5.En l’espèce, l’intimé est entré en matière sur la demande de
révision présentée par le recourant, rejetant celle-ci après avoir recueilli
les avis des différents médecins concernés. Il y a donc lieu d’examiner si la
modification du degré d'invalidité rendue plausible par l’intéressé est
réellement intervenue en comparant les faits tels qu’ils se présentaient au
moment de la décision du 7 juin 2013, entrée en force, et les
circonstances régnant à l’époque de la décision du 21 juillet 2015, objet
du présent recours.
a) À l’occasion de la décision rendue le 7 juin 2013, le
recourant avait notamment été examiné par les Dresses G.________ et
-
32 -
R., qui, dans leur rapport d’expertise du 7 janvier 2013, avaient
retenu le diagnostic ayant une répercussion sur la capacité de travail de
syndrome lombo-sciatalgique à bascule récidivant sans déficit clinique
radiculaire évolutif manifeste sur spondylodiscarthrose lombaire L4-L5 et
L5-S1 ainsi que sur status après micro-dissectomies L4-L5 droite en 2007
et L5-S1 droite en 2010. Elles avaient conclu à une incapacité de travail
totale de l’intéressé dans son activité habituelle de soudeur depuis
novembre 2007 et à une capacité de travail de 50% dans une activité
adaptée à ses limitations fonctionnelles dès octobre 2010, décrivant une
activité légère évitant les charges répétitives de plus de 5 kg, semi-
sédentaire principalement assise, avec alternance de position possible.

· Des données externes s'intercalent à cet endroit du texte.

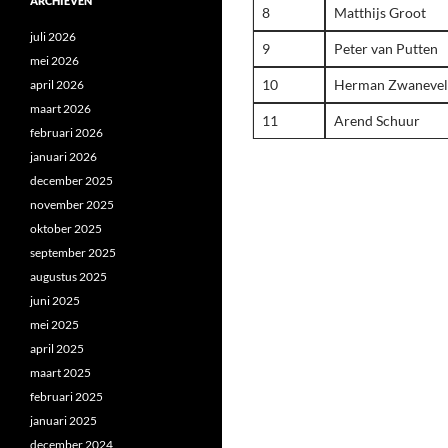
ARCHIEVEN
8
Matthijs Groot
juli 2026
9
Peter van Putten
mei 2026
10
Herman Zwaneve
april 2026
maart 2026
11
Arend Schuur
februari 2026
januari 2026
december 2025
november 2025
oktober 2025
september 2025
augustus 2025
juni 2025
mei 2025
april 2025
maart 2025
februari 2025
januari 2025
december 2024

En ce qui concerne l’état de santé du recourant lors de la
décision entreprise, le Dr K., dans ses rapports des 3 juillet et 21
août 2014, a exposé en substance que depuis l’octroi de la rente, la
situation de son patient n’avait fait que s’aggraver, les douleurs étant
quasi permanentes. Il indiquait que l’IRM lombaire du 10 mars 2014
montrait un examen assez proche de celui effectué le 25 janvier 2010
avec une discopathie L4-L5 et L5-S1, précisant qu’en L4-L5 il y avait un
minime antéro-listhésis déjà ébauché en 2010 et qu’il existait
radiologiquement des nets signes de compression radiculaire en L4-L5 en
relation avec une sténose latérale dégénérative. Il a également relevé que
la spondylarthrose avec hypertrophie des ligaments jaunes en L4-L5 était
plus nette à droite qu’à gauche et que la séquence myélographie montrait
de nouveau de nets signes d’empreinte latérale sur le sac dural en L4-L5
avec refoulement et amputation en tromblon des deux gaines radiculaires
L5. Il notait aussi qu’en L5-S1, les deux gaines radiculaires S1 étaient bien
visibles alors qu’à l’époque celle de droite ne l’était pas. Il a posé les
diagnostics de failed back surgery syndrom, de status après deux
opérations au Centre hospitalier Q., de status après opération de
hernie discale L4-L5 droite en 2007, de status après réopération dans le
service de neurochirurgie du Centre hospitalier Q. en mars 2010
pour reprise d’hémilaminectomie L4-L5 droite et hémilanectomie L5-S1
droite. Ce praticien a considéré que l’intéressé était totalement incapable
de travailler tant dans son activité habituelle que dans une activité
-
33 -
adaptée à ses limitations fonctionnelles à la marche, précisant qu’il
présentait beaucoup de fourmillements dans les bras, dans les jambes
avec des douleurs électrisantes et beaucoup de crampes jusqu’aux pieds,
ces dernières prédominant du côté droit, et qu’objectivement, il boitait
fortement sur sa jambe gauche, avait de la peine à se déplacer et se
déplaçait lentement d’une façon générale, même s’il n’était pas observé.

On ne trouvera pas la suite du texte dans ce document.